Die partikelgrößenabhängige Schwermetallanreicherung liegt für alle untersuchten Kohlesorten in einer für jedes Element typischen Bandbreite vor. Es kann aufgrund des breiten untersuchten Brennstoffbandes davon ausgegangen werden, daß die Schwermetallanreichung für jede weitere Kohle sich innerhalb dieser Bandbreite befinden wird. Sie kann daher als für den Kessel charakteristisch angenommen werden. Das partikelgrößenabhängige Anreicherungsprofil der Schwermetalle in der Flugasche ist nicht nur eine element- sondern auch eine kesseltypische Eigenschaft. Für weitere Feuerungsanlagen kann somit ein anlagentypisches Anreicherungsprofil für jedes Schwermetall ermittelt werden. Auf Basis des charakteristischen Anreicherungsprofils können mittels eines Schwermetallverteilungsmodells die partikelgebundenen Schwermetallfrachten über die verschiedenen Staubfraktionen des Rohgasstaubes sowie über die weiteren Stoffströme der Anlage (Elektrofilterstaub, REA-Reststoffe sowie Reingas) mit guter Genauigkeit ermittelt werden.

In theoretischen Arbeit wird die Speziation der Schwermetalle Arsen, Cadmium, Quecksilber, Nickel und Blei im Rauchgas mittels thermodynamischer Gleichgewichtsberechnungen ermittelt. Eine derartige Untersuchung wird hier erstmals für eine variierende Kohle- bzw. Rauchgaszusammensetzung durchgeführt. Die thermodynamischen Berechnungen erfolgen für je eine südafrikanische, deutsche, australische und kanadische Kohle und zwei verschiedene Lastzustände (100 und 40 % Last). Das Gleichgewichtsmodell wird für die Betriebsbedingungen des Kessels 19 des GKM entwickelt. Die Temperatur wird in den Berechnungen im einem Bereich von 1600 bis 100°C variiert, um das Schwermetallverhalten während der Abkühlung der Rauchgase zu analysieren.

Die Ergebnisse der thermodynamischen Modellierung zeigen, daß die Speziation der Schwermetalle im Rauchgas in erster Linie element- und temperaturabhängig ist. Es zeigt sich eine geringe Sensitivität der elementspezifischen Verhaltensweisen im Rauchgas gegenüber einer Variation der Kohlesorte und des Lastzustandes trotz Variation der Sauerstoffkonzentration im Rauchgas um einen Faktor 2, des Gehalts an Schwefel in der Kohle um einen Faktor 3, des Chlors um einen Faktor 9 und des Broms um einen Faktor 7 zwischen den einzelnen Kohlesorten und Lastzuständen. Die Ergebnisse der thermodynamischen Modellierung können somit zur Auswahl von Meßinstrumenten, die auf der Bestimmung einzelner Spezies im Rauchgas beruhen, eingesetzt werden.

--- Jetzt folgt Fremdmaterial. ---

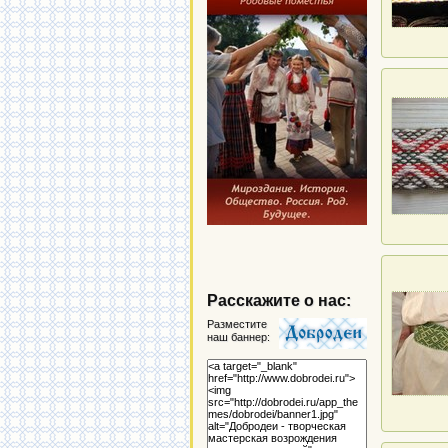
Расскажите о нас:
Разместите
наш баннер: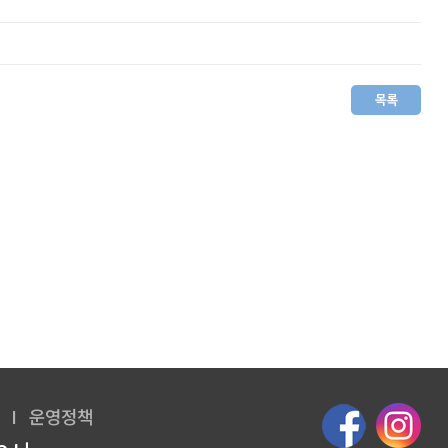
I
운영정책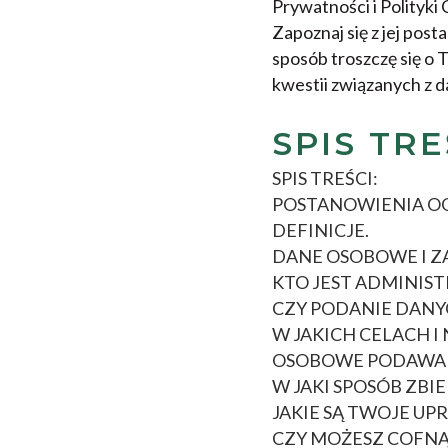
Prywatności i Polityki 
Zapoznaj się z jej post
sposób troszczę się o 
kwestii związanych z 
SPIS TRE
SPIS TREŚCI:
POSTANOWIENIA O
DEFINICJE.
DANE OSOBOWE I Z
KTO JEST ADMINI
CZY PODANIE DANY
W JAKICH CELACH 
OSOBOWE PODAWAN
W JAKI SPOSÓB ZBI
JAKIE SĄ TWOJE UP
CZY MOŻESZ COFN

Insgesamt läßt sich feststellen, daß aufgrund der vielfältigen und oftmals entgegengesetzten Wechselwirkungen der einzelnen Kohleeigenschaften die Verteilung der Schwermetalle auf die einzelnen Stoffströme der Feuerungsanlage sich nicht auf einzelne Kohleparameter zurückführen läßt. Bei Quecksilber kann jedoch eine gezielte Brennstoffauswahl entsprechend der identifizierten Eigenschaften (z. B. Chlor- und Calciumgehalt) zu einer Verringerung der Quecksilberemissionen beitragen. Für die partikelgebundenen Schwermetallstoffströme erweist sich bei einer gegebenen Anlage die Schwermetallkonzentration in der Kohle als der wesentliche Parameter, über den die Schwermetallstoffströme in der Anlage zu beeinflussen sind und der zur Emissionsminderung genutzt werden kann.